DSV announced that following its merger with UTi, its air freight forwarding volumes in India have increased from 15,300 tonnes to 52,777 tonnes, while its sea volumes are up from 30,000 TEUs to over 68,121 TEUs (2015 figures).
The number of Air & Sea division offices has also increased, from nine to 17. The division now has 930 employees and revenues in excess of $173m.
Sameer Khatri, Regional Director, Indian Subcontinent & Managing Director, India, highlighted the synergies from the merger: “UTi was strong in exports, and DSV is strong in imports.
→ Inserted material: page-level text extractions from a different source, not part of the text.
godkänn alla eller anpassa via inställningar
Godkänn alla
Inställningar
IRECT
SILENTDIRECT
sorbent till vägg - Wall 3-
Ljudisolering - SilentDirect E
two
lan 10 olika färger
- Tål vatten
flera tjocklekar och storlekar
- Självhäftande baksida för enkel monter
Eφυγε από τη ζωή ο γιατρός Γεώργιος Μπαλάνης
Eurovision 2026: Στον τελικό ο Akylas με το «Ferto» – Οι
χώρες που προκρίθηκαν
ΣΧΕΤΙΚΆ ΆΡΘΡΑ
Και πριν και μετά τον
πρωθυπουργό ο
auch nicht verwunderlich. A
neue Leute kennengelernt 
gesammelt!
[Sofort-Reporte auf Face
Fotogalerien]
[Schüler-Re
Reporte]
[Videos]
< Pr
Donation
UTi’s business was developed with a focus on local corporate and SME companies whereas DSV received most of its business from its network. Today, we have a robust platform for servicing small, medium-sized and multinational customers alike”.
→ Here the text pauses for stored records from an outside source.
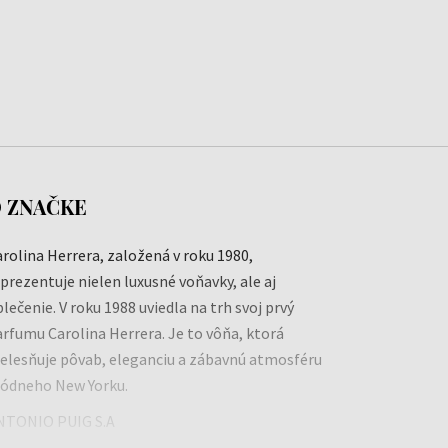
 ZNAČKE
rolina Herrera, založená v roku 1980,
prezentuje nielen luxusné voňavky, ale aj
lečenie. V roku 1988 uviedla na trh svoj prvý
rfumu Carolina Herrera. Je to vôňa, ktorá
telesňuje pôvab, eleganciu a zábavnú atmosféru
ódneho New Yorku.
NTONIO PUIG S.A
ww.puig.com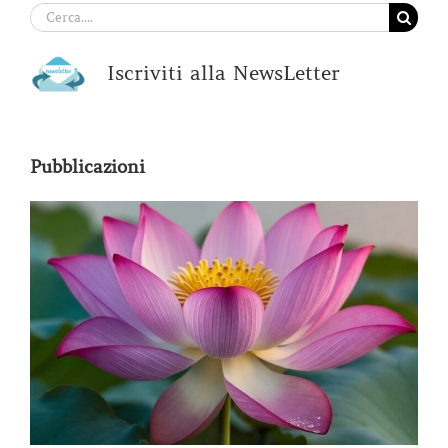
Cerca
per:
Iscriviti alla NewsLetter
Pubblicazioni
He also stated: “We are one of the few multinationals that offer in-house customs brokerage in the Indian market, and it gives us a foot in the door of the largest companies – in India as well as globally.”
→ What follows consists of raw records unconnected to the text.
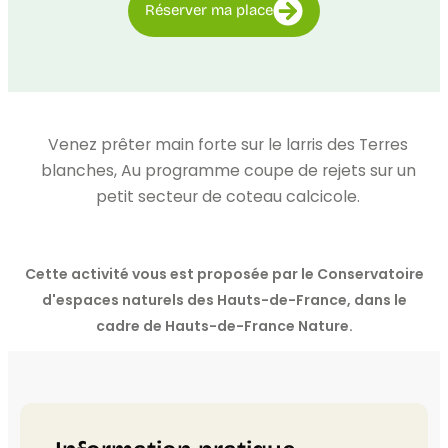
Réserver ma place
Venez prêter main forte sur le larris des Terres
blanches, Au programme coupe de rejets sur un
petit secteur de coteau calcicole.
Cette activité vous est proposée par le Conservatoire
d'espaces naturels des Hauts-de-France, dans le
cadre de Hauts-de-France Nature.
DSV’s Solutions division in India, which offers contract logistics services, has also apparently been given a “massive boost” by the merger. The division now has over 1,000 employees, operates in 14 locations and has a network of 75,584 sq m of storage and logistics facilities. Revenues in 2015 were $13.4m. Existing and new key accounts include Ford, Legrand, Faurecia, Welspun, Kellogg’s, Oxford and LM Wind.
Hariharan Sivaprakasam, Director, Contract Logistics & Distribution India, stated: “We have repeatedly seen how contracts in India change hands every three or five years due to insufficient focus on service excellence, quality and safety. So we have invested great efforts particularly towards providing this and we aim to be one of the top five in India within a few years to reflect DSV’s global position”.
He also noted that a higher ranking could be achieved through a “well-placed acquisition”.